I personally find that your mod-3 and mod-5 functions do something so very specific that you may as well at least combine them into a generic function.

I would call them something different, because what your functions are really doing is not a modulus (there's already a mod function for that), it's verifying if a number is evenly divisible by another number. I would write something like this:

(defun evenly-divisible-by (n x)
  "Given divisor n and dividend x, returns true if x ÷ n has no remainder."
  (zerop (mod x n)))

analyzer

This function's name really doesn't say much to the next person reading the code. What does it analyze? Why? What goal is it trying to achieve? I think a name like calc-fizzbuzz-for-n would honestly be much more clear about (1) the action "calc" and (2) the expected result from the action "fizzbuzz".

In this function, the indentation you applied is a bit misleading. I added some comments below to illustrate:

(defun calc-fizzbuzz (n)
  (if (evenly-divisible-by 3 n)
  ;then...
  (if (evenly-divisible-by 5 n)
      ;then...
      'fizzbuzz
      ;else...
      'fizz)
  ;else...
  (if (evenly-divisible-by 5 n)
    ;then...
    'buzz
    ;else...
      n)))

This seems minor for just a small indentation (and Lisp can make it seem more trivial since you have all those parentheses anyways), but if you wrote something like this in a more "typical" language, I would certainly expect it would be pointed out during a code review...

if (condA) {
if (condB) {
    foo.actionB();
} else {
    foo.actionA();
}
if (condC) {
    foo.ActionC();
} else {
    foo.defaultAction();
}
}

Applying above changes as well, I think this would be better:

(defun calc-fizzbuzz-for-n (n)
  "Given a number n, return whether it is evenly divisible by 3 (fizz), 5 (buzz), 
  or both (fizzbuzz). Returns n when neither condition is true."
  (if (evenly-divisible-by 3 n)
      (if (evenly-divisible-by 5 n)
          'fizzbuzz
          'fizz)
      (if (evenly-divisible-by 5 n)
          'buzz
          n)))

Optional & default values

As far as I can tell, the only purpose of the fizzbuzz function is to take a limit argument, then call fizzbuzz-helper with the limit and added nil for its result argument. This can be simplified by making the result argument optional, like so:

(defun fizzbuzz (limit &optional result)

Note: I changed its name to fizzbuzz since it is no longer a "helper" to your original fizzbuzz function.

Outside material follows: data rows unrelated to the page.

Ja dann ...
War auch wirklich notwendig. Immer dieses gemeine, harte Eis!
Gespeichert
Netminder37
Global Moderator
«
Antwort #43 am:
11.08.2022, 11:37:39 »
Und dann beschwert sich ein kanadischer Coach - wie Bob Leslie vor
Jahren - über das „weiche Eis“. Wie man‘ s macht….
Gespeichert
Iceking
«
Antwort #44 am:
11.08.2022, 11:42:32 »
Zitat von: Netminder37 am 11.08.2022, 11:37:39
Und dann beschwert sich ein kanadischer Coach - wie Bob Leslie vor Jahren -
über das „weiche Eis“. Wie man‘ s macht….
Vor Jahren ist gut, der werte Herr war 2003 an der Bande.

According to a related article on nullprogram.com:

If second and third arguments are not provided, b and c will be bound to nil. To provide a default argument, put that parameter inside a list. Below, when a third argument is not provided, c will be bound to "bar".

(defun foo (a &optional b (c "bar"))

So in your case, result will be nil unless it is provided a different argument. Alternatively, and as it appears to be the intention, you can force result to be nil by default using the let special operator:

(defun fizzbuzz (limit)
  (let (result) ;; defaults to nil if not specified
                ;; you can also do this if you find it more clear: (let ((result nil))
    (cond ;...

Alternative solution using lambda expression

This type of approach is often more idiomatic to Lisp/functional programming. You can use an anonymous function (a.k.a. lambda expression) as an argument to a map function. Your last line would look something like this:

(t (map 'list
        #'fizzbuzz
        (loop for i from 1 to limit by 1 collect i)))

or simpler:

(t (loop for i from 1 to limit collect (fizzbuzz i)))

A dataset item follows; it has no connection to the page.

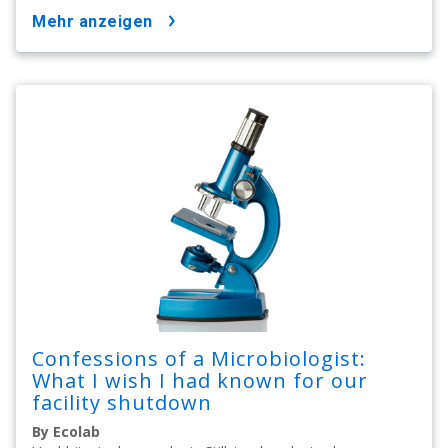
mehr anzeigen
Confessions of a Microbiologist:
What I wish I had known for our
facility shutdown
By Ecolab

More modern Lisps have a built-in range function to make things simpler, which Common Lisp doesn't; thankfully though, you can just write your own (code below from Stack Overflow answer Python's range() analog in Common Lisp):

(defun range (max &key (min 0) (step 1))
   (loop for n from min below max by step
      collect n))

And your last line can simply become:

(t (map 'integer #'(lambda (N) (fizzbuzz N)) (range limit 1)))

Thanks to @Renzo for the correction, your last function could be written as:

(defun fizzbuzz (limit) 
  (mapcar #'calc-fizzbuzz-for-n (range (1+ limit) :min 1)))

or using LOOP:

(defun fizzbuzz (limit) 
  (loop for n from 1 upto limit
        collect (calc-fizzbuzz-for-n n)))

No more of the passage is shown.